DATA EXCERPTS.
- - - - -

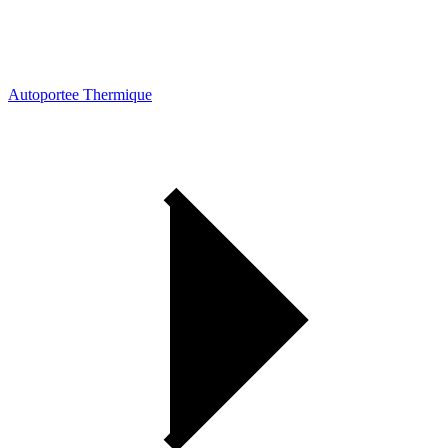
Autoportee Thermique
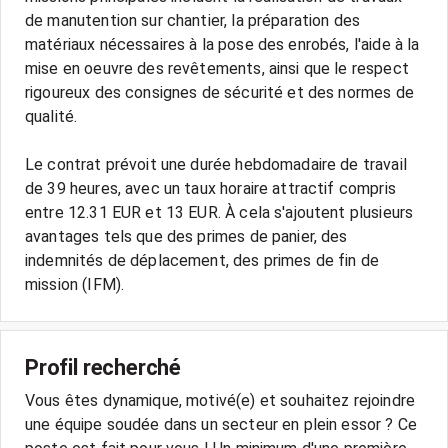
de manutention sur chantier, la préparation des
matériaux nécessaires à la pose des enrobés, l'aide à la
mise en oeuvre des revêtements, ainsi que le respect
rigoureux des consignes de sécurité et des normes de
qualité.
Le contrat prévoit une durée hebdomadaire de travail
de 39 heures, avec un taux horaire attractif compris
entre 12.31 EUR et 13 EUR. À cela s'ajoutent plusieurs
avantages tels que des primes de panier, des
indemnités de déplacement, des primes de fin de
mission (IFM).
Profil recherché
Vous êtes dynamique, motivé(e) et souhaitez rejoindre
une équipe soudée dans un secteur en plein essor ? Ce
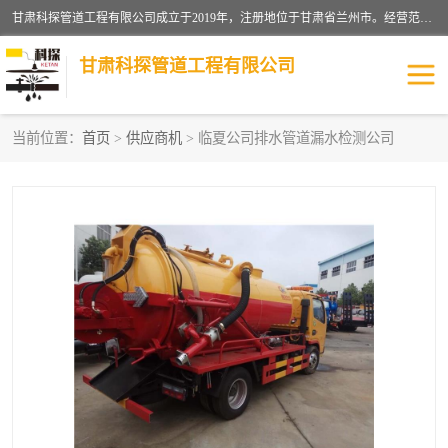
甘肃科探管道工程有限公司成立于2019年，注册地位于甘肃省兰州市。经营范围包括管道安装、清洗、疏通、维修、检测，防水工程，工程钻孔，化粪池清理，暖气安装，给排水管道安装维修，室内外管道如消防、供水、供热管道漏水检测定位，室内外防水堵漏等。
甘肃科探管道工程有限公司
当前位置：
首页
>
供应商机
> 临夏公司排水管道漏水检测公司
管道安装维修
管道漏水检测
漏水检查维修
消防管道漏水
供热管道漏水
排水管道漏水
自来水管漏水
管道疏通
高压车疏通清淤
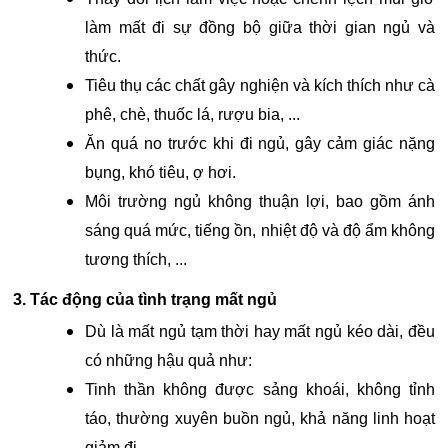
làm mất đi sự đồng bộ giữa thời gian ngủ và
thức.
Tiêu thụ các chất gây nghiện và kích thích như cà
phê, chè, thuốc lá, rượu bia, ...
Ăn quá no trước khi đi ngủ, gây cảm giác nặng
bụng, khó tiêu, ợ hơi.
Môi trường ngủ không thuận lợi, bao gồm ánh
sáng quá mức, tiếng ồn, nhiệt độ và độ ẩm không
tương thích, ...
3. Tác động của tình trạng mất ngủ
Dù là mất ngủ tạm thời hay mất ngủ kéo dài, đều
có những hậu quả như:
Tinh thần không được sảng khoái, không tỉnh
táo, thường xuyên buồn ngủ, khả năng linh hoạt
giảm đi.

- - - - -

PROBLEM DETAILS. Work out how many lines of the listing above include the word "thích". Reply with nothing but the count.

ANSWER BOX. 2